The Drop in Search Console Impressions and &num=100 Parameter Explained

The Drop in Search Console Impressions and &num=100 Parameter Explained

Last week Google made a silent change that has caused a ripple effect through the SEO community.  By removing support for the &num=100 parameter, ranking tools began to fail and there was a noticeable decline in Google Search Console (GSC) impressions.

So what’s actually happened?

On the 11th September, users on X started reporting that the &num=100 parameter was only working around 50% of the time.  What exactly is the &num=100 parameter?  By adding this parameter to the end of your search URL, you could instruct Google to return 100 result listings per page, rather than the default 10.

This meant it was used by a lot of rank tracking tools, to scrape the top 100 results with a single request.

At first it was believed that this may be some sort of test being run by Google, due to the 50/50 success rate, but over the weekend the parameter stopped functioning altogether, causing multiple ranking tools to fail.

Why is this impacting Search Console data?

Well, it shows that a lot of traffic being reported in GSC wasn’t coming from real human searches – it was actually bot traffic from the rank tracking tools.  Without the bot views on results in position 11-100, impressions have dropped significantly and that is the data now “missing” from GSC.  For this reason as well, we’re seeing an increase in average ranking position in a lot of reports, as real users seldom click through onto page 2 or beyond.

Why has Google made this change?

We can’t be certain as to why Google made this change as it came with no warning and, as yet, there hasn’t been any official comment or blog post confirming it.  It’s possible that this update is an attempt to make it harder for LLMs such as OpenAI (aka ChatGPT) to scrap the SERPs and use Google search data to train their models.  Others have suggested it may also be in response to the Great Decoupling debate, and the impact of Google’s own AI overviews on impression and click trends.

What should you do?

Firstly it’s worth noting that this isn’t a bad thing.  Your performance hasn’t actually changed and this isn’t an algorithm update that you need to worry about.  Instead, we’re now getting a cleaner view of real user traffic – which is a good thing when it comes to using that data to make business decisions.

If you have stakeholders in your business that monitor impression data religiously, then make sure they’re aware of this update and understand the reasons why it’s impacting the reported metrics.  
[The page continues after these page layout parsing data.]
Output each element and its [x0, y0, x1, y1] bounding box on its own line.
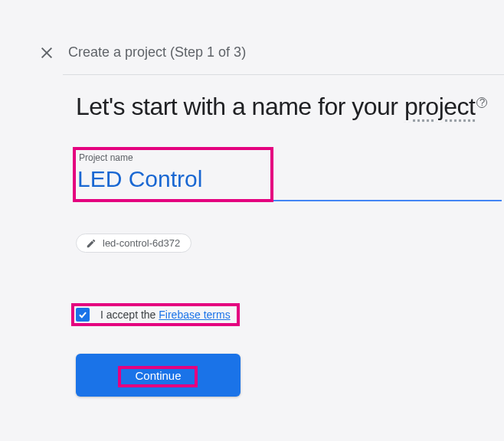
close-icon[interactable] — [41, 47, 53, 59]
terms-text: I accept the Firebase terms — [100, 309, 231, 321]
project-name-group: Project name — [76, 152, 503, 201]
heading-part1: Let's start with a name for your — [76, 93, 404, 120]
project-id-text: led-control-6d372 — [103, 237, 180, 249]
project-name-input[interactable] — [76, 163, 503, 200]
input-underline — [74, 200, 502, 201]
project-id-chip[interactable]: led-control-6d372 — [76, 234, 191, 253]
project-name-label: Project name — [76, 152, 503, 163]
pencil-icon — [86, 238, 97, 249]
terms-prefix: I accept the — [100, 309, 159, 321]
page-heading: Let's start with a name for your project… — [76, 90, 504, 123]
firebase-terms-link[interactable]: Firebase terms — [159, 309, 230, 321]
continue-button[interactable]: Continue — [76, 354, 241, 397]
terms-row: I accept the Firebase terms — [76, 308, 504, 322]
terms-checkbox[interactable] — [76, 308, 90, 322]
header-title: Create a project (Step 1 of 3) — [68, 44, 246, 60]
heading-project-word: project — [404, 93, 476, 120]
help-icon[interactable]: ? — [476, 97, 487, 108]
Then as always, keep an eye on your real KPIs.  If clicks are stable / growing, which we’re still seeing for most of our clients in their GSC dashboards, and your on-site metrics are still strong, then there’s nothing you need to worry about.

When it comes to monitoring your keyword rankings going forwards, the big tools such as SEMrush and Aherfs, have already published updates and are of course monitoring the situation closely to see how they can adapt.  Tim Soulo, the CMO of Aherfs, has advised considering how much data you really need, and we have to agree with his sentiment – for most businesses monitoring the top 20 results is more than enough.  Anything more, and you’re going to have to start weighing up the cost benefit, as the data will soon come with a premium price tag:

It’s of course early days for this update and we’ll be continuing to monitor the impact.  For now we recommend staying focused on your overarching strategy and continue to build data measurement frameworks that rely on your own 1st party data as much as possible, with careful consideration given to what additional data you really need.